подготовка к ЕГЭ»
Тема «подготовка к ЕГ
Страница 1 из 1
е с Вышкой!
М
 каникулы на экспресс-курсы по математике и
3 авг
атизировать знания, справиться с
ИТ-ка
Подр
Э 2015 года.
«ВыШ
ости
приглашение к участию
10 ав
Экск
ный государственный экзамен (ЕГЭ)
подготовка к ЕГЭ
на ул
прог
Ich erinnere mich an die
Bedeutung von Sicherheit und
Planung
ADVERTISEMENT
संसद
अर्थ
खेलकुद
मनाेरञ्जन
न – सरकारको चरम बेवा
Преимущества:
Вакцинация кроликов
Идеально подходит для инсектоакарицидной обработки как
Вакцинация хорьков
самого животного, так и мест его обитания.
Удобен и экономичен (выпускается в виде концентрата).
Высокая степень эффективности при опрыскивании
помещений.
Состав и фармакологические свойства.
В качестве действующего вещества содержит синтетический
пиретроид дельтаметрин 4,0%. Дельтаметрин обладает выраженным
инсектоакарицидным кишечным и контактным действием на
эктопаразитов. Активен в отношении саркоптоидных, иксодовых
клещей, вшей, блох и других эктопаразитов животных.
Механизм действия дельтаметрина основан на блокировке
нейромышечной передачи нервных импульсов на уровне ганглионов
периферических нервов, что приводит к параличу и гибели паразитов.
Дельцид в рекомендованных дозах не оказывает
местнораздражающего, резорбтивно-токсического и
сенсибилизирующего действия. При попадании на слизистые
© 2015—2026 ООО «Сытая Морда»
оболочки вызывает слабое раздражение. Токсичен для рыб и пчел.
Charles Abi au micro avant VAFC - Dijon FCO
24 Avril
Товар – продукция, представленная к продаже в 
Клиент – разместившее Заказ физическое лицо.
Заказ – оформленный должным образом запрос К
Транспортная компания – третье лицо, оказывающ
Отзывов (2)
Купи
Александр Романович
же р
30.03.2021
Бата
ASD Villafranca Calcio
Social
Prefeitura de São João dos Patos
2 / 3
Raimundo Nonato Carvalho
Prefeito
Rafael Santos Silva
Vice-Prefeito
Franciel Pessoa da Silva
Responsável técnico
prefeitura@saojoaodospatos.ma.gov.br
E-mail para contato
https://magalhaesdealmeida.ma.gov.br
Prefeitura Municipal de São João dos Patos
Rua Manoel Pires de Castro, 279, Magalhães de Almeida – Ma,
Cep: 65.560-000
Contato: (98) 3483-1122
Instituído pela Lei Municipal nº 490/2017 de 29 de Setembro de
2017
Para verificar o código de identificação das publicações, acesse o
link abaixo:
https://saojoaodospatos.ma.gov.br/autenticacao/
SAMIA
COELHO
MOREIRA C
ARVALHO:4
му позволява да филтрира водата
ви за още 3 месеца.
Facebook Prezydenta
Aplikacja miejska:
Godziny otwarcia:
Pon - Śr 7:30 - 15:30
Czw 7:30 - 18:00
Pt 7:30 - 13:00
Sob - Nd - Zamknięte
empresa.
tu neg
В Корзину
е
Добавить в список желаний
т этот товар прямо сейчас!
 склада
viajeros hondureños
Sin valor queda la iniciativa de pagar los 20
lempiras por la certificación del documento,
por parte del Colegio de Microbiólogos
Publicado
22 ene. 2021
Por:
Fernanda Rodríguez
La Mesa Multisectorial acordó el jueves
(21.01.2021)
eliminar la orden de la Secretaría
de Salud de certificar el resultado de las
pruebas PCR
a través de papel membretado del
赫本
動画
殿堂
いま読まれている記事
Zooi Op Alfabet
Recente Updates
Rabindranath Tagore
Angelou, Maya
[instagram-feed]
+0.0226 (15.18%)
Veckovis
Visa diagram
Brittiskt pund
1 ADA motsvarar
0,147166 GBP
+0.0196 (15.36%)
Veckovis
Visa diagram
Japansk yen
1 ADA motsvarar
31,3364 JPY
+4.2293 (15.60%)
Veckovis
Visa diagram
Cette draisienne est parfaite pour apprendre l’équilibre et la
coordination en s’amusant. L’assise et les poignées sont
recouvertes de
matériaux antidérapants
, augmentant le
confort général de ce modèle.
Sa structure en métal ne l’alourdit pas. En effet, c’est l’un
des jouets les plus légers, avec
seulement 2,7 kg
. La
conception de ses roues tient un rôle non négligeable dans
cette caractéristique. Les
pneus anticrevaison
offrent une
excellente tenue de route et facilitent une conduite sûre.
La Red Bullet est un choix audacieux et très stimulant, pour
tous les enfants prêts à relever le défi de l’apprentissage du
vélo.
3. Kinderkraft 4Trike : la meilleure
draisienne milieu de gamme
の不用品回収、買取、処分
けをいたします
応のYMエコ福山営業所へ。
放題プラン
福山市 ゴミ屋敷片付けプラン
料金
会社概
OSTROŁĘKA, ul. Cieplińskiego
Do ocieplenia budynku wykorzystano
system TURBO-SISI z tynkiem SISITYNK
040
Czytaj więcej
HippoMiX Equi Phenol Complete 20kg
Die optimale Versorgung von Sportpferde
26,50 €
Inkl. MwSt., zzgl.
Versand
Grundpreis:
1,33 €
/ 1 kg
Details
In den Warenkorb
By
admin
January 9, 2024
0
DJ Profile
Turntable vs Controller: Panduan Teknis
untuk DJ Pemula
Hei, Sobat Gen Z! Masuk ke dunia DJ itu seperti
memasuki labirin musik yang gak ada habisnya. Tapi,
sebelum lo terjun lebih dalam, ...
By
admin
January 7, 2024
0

◇ ◇ ◇ ◇

Task directions: Wherever a line in the entries above holds "João", copy that line.

Answer:
Prefeitura de São João dos Patos
Prefeitura Municipal de São João dos Patos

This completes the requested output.